Machine learning model predicts liver cancer risk from routine blood tests and health records

Researchers have developed a machine learning model that predicts an individual's risk of hepatocellular carcinoma (HCC), the most common form of liver cancer, using routine clinical information already collected during standard medical visits.

The study, published in Cancer Discovery, found that the model significantly outperformed all publicly available risk scores on both internal and external validation datasets.

HCC is the fifth most common cancer globally and the third leading cause of cancer-related death. Current screening guidelines primarily target patients with confirmed liver cirrhosis, but the study's analysis of UK Biobank data revealed that 69% of the 538 HCC cases occurred in patients who had no prior diagnosis of cirrhosis, viral hepatitis, or other chronic liver disease. This means the majority of cases are developing in people who might not be flagged for screening under current cirrhosis-focused criteria.

The research team, led by Jan Clusmann at the Technical University of Dresden, Carolin Schneider at RWTH Aachen University, and Jakob Kather at TU Dresden, built their framework using data from two large population-based cohorts: the UK Biobank (over 500,000 individuals) for model development and the US-based All of Us Research Program (over 400,000 individuals) for external validation.

“Our study highlights the potential of a simple, easily utilized machine learning model to improve risk stratification for HCC using only routinely collected clinical data,” said Carolin Schneider.

How the model works

The team trained random forest classifiers on five types of clinical data, tested both independently and in stepwise combinations: demographics, electronic health records, blood test results, genomics, and metabolomics. Random forests aggregate multiple decision trees, each making simple binary decisions on patient variables, with the final prediction determined by the collective output.

The best-performing model combined demographics, electronic health records, and routine blood tests, achieving an area under the receiver operating characteristic curve (AUROC) of 0.88. Adding genomic or metabolomic data provided only marginal improvement.

The researchers then reduced the model's complexity through ablation experiments. A simplified version using just 15 routinely collected clinical features still outperformed all existing risk prediction scores, including FIB-4, APRI, NFS, and the aMAP score. The top features driving predictions included liver enzymes (AST, ALT), platelet count, diabetes status, waist circumference, age, and liver cirrhosis diagnosis.

Outperforming existing tools

The aMAP score, the best-performing existing tool, achieved an AUROC of 0.79 in the general population. The ML models achieved 3 to 10 times higher precision than existing linear risk scores, a critical metric for rare-event prediction where false positives carry significant clinical cost.

On precision-recall curves, which are particularly important for imbalanced datasets like cancer screening, existing scores performed poorly (area under the precision-recall curve of 0.00 to 0.02), while the ML models reached substantially higher values.

Using the model's three-tier risk classification system, over 70% of HCC cases were classified into the high-risk group in both the general population and the patients-at-risk subgroup.

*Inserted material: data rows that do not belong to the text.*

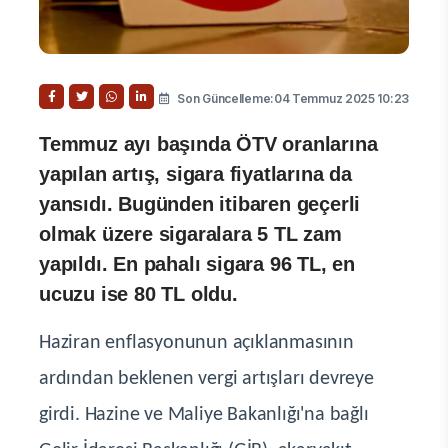
Son Güncelleme:04 Temmuz 2025 10:23
Temmuz ayı başında ÖTV oranlarına
yapılan artış, sigara fiyatlarına da
yansıdı. Bugünden itibaren geçerli
olmak üzere sigaralara 5 TL zam
yapıldı. En pahalı sigara 96 TL, en
ucuzu ise 80 TL oldu.
Haziran enflasyonunun açıklanmasının
ardından beklenen vergi artışları devreye
girdi. Hazine ve Maliye Bakanlığı'na bağlı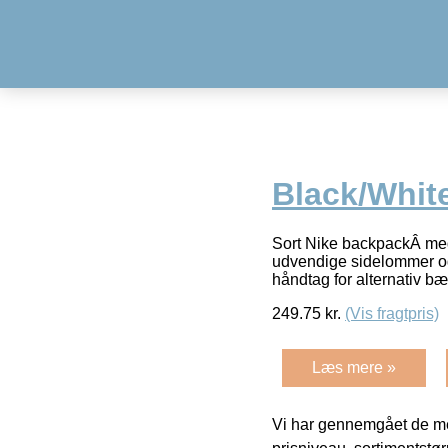
Black/Whit
Sort Nike backpackÂ med
udvendige sidelommer og
håndtag for alternativ b
249.75
kr.
(Vis fragtpris)
Læs mere »
Vi har gennemgået de mes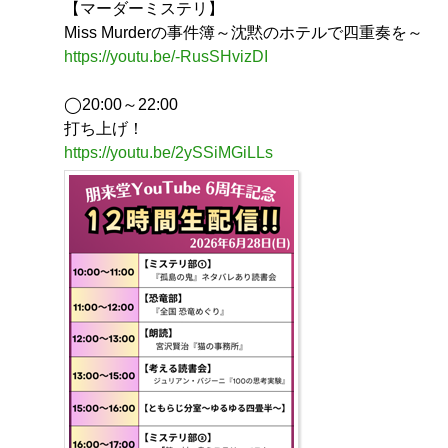
【マーダーミステリ】
Miss Murderの事件簿～沈黙のホテルで四重奏を～
https://youtu.be/-RusSHvizDI
◯20:00～22:00
打ち上げ！
https://youtu.be/2ySSiMGiLLs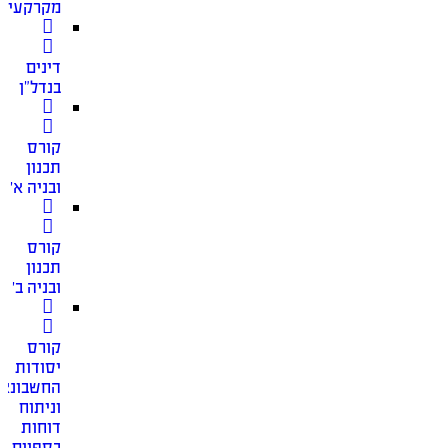
מקרקעין
דינים
בנדל”ן
קורס
תכנון
ובניה א׳
קורס
תכנון
ובניה ב׳
קורס
יסודות
החשבונאו
וניתוח
דוחות
כספיים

The high- and medium-risk groups together captured approximately 88% of cases.

External validation and generalizability

External validation on the All of Us cohort, which has substantially greater ethnic diversity than the UK Biobank, showed the model maintained comparable performance. Despite being trained predominantly on data from white participants (94% of the UK Biobank cohort), the model showed no significant performance gap between white and non-white subgroups in the more diverse All of Us population.

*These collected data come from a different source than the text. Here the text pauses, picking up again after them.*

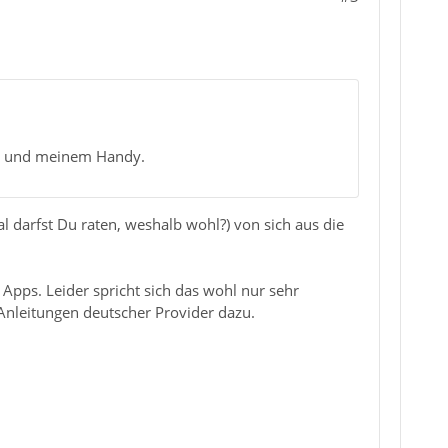
er und meinem Handy.
l darfst Du raten, weshalb wohl?) von sich aus die
pps. Leider spricht sich das wohl nur sehr
Anleitungen deutscher Provider dazu.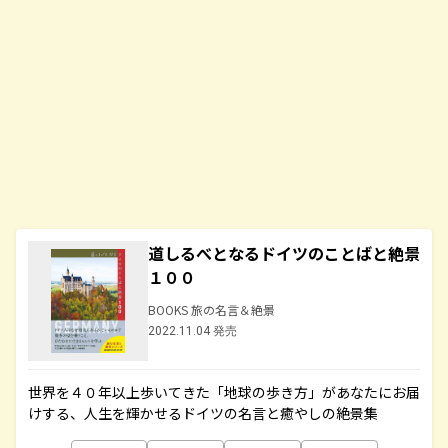
道しるべとなるドイツのことばと絶景
１００
BOOKS 旅の名言＆絶景
2022.11.04 発売
世界を４０年以上歩いてきた「地球の歩き方」があなたにお届
けする、人生を輝かせるドイツの名言と癒やしの絶景集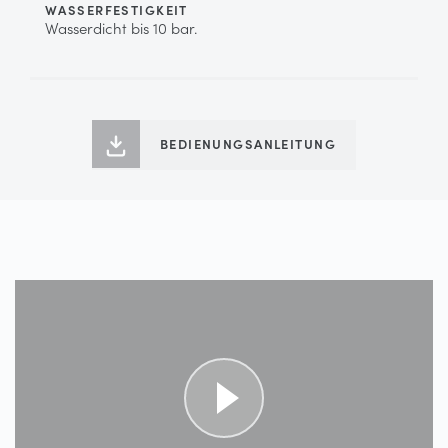
WASSERFESTIGKEIT
Wasserdicht bis 10 bar.
BEDIENUNGSANLEITUNG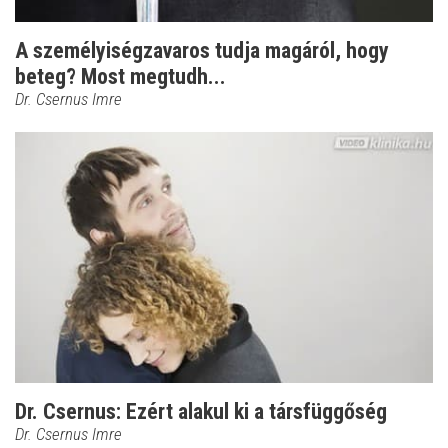
A személyiségzavaros tudja magáról, hogy
beteg? Most megtudh...
Dr. Csernus Imre
Dr. Csernus: Ezért alakul ki a társfüggőség
Dr. Csernus Imre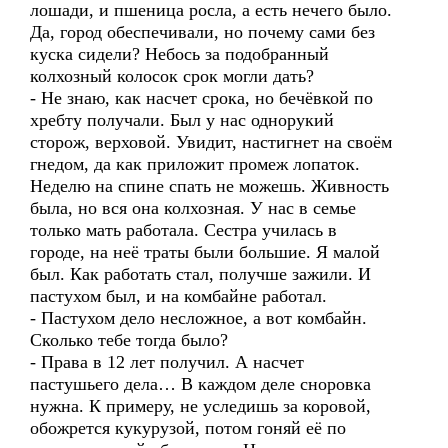
лошади, и пшеница росла, а есть нечего было.
Да, город обеспечивали, но почему сами без
куска сидели? Небось за подобранный
колхозный колосок срок могли дать?
- Не знаю, как насчет срока, но бечёвкой по
хребту получали. Был у нас однорукий
сторож, верховой. Увидит, настигнет на своём
гнедом, да как приложит промеж лопаток.
Неделю на спине спать не можешь. Живность
была, но вся она колхозная. У нас в семье
только мать работала. Сестра училась в
городе, на неё траты были большие. Я малой
был. Как работать стал, получше зажили. И
пастухом был, и на комбайне работал.
- Пастухом дело несложное, а вот комбайн.
Сколько тебе тогда было?
- Права в 12 лет получил. А насчет
пастушьего дела… В каждом деле сноровка
нужна. К примеру, не уследишь за коровой,
обожрется кукурузой, потом гоняй её по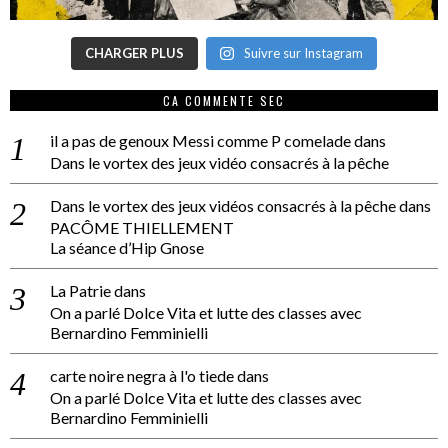
CHARGER PLUS
Suivre sur Instagram
CA COMMENTE SEC
il a pas de genoux Messi comme P comelade
dans
Dans le vortex des jeux vidéo consacrés à la pêche
Dans le vortex des jeux vidéos consacrés à la pêche
dans
PACÔME THIELLEMENT
La séance d’Hip Gnose
La Patrie
dans
On a parlé Dolce Vita et lutte des classes avec
Bernardino Femminielli
carte noire negra à l'o tiede
dans
On a parlé Dolce Vita et lutte des classes avec
Bernardino Femminielli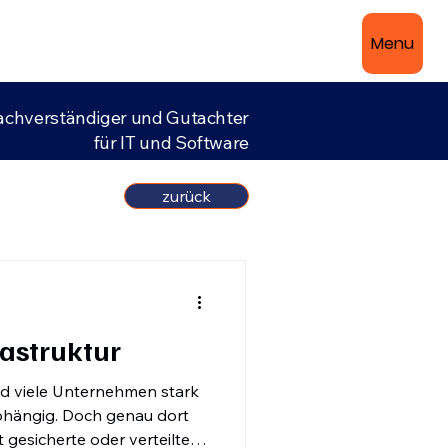
Menu
achverständiger und Gutachter
für IT und Software
zurück
rastruktur
ind viele Unternehmen stark
abhängig. Doch genau dort
t gesicherte oder verteilte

The model did show better performance for male than female patients, a finding the authors attribute to the higher prevalence of HCC in males and a potentially less prominent HCC phenotype in female patients. This performance gap was less pronounced in the All of Us cohort.

Practical deployment

The researchers have released all code and model weights openly and provide three deployment options: an interactive web calculator on Hugging Face for single-patient inference, a Python package for batch processing, and compatibility with agentic workflows through the model context protocol (MCP).

The study has several limitations. It relies on a retrospective design, includes a low fraction of patients with viral hepatitis (a major HCC risk factor globally), and has not yet been validated in Asian populations where viral hepatitis prevalence is higher.

The authors note that prospective clinical trials will be needed before the model can be recommended for clinical adoption.

The study was supported by German Cancer Aid, the German Federal Ministry of Research, Technology and Space, the German Research Foundation, and several other European and US funding bodies.